----- The records -----

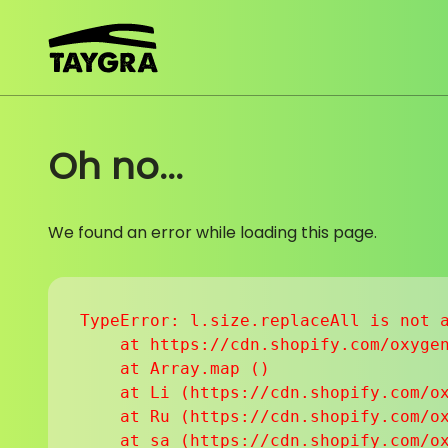
Skip to content
Oh no...
We found an error while loading this page.
TypeError: l.size.replaceAll is not a
    at https://cdn.shopify.com/oxygen
    at Array.map (
)

    at Li (https://cdn.shopify.com/ox
    at Ru (https://cdn.shopify.com/ox
    at sa (https://cdn.shopify.com/ox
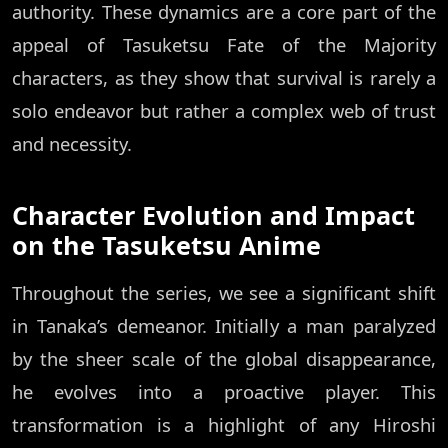
authority. These dynamics are a core part of the
appeal of Tasuketsu Fate of the Majority
characters, as they show that survival is rarely a
solo endeavor but rather a complex web of trust
and necessity.
Character Evolution and Impact
on the Tasuketsu Anime
Throughout the series, we see a significant shift
in Tanaka’s demeanor. Initially a man paralyzed
by the sheer scale of the global disappearance,
he evolves into a proactive player. This
transformation is a highlight of any Hiroshi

-----

§ **What this task involves**
Look through the data above for the word "shopify". Report each line where it occurs.

§ **Task solution**
    at https://cdn.shopify.com/oxygen
    at Li (https://cdn.shopify.com/ox
    at Ru (https://cdn.shopify.com/ox
    at sa (https://cdn.shopify.com/ox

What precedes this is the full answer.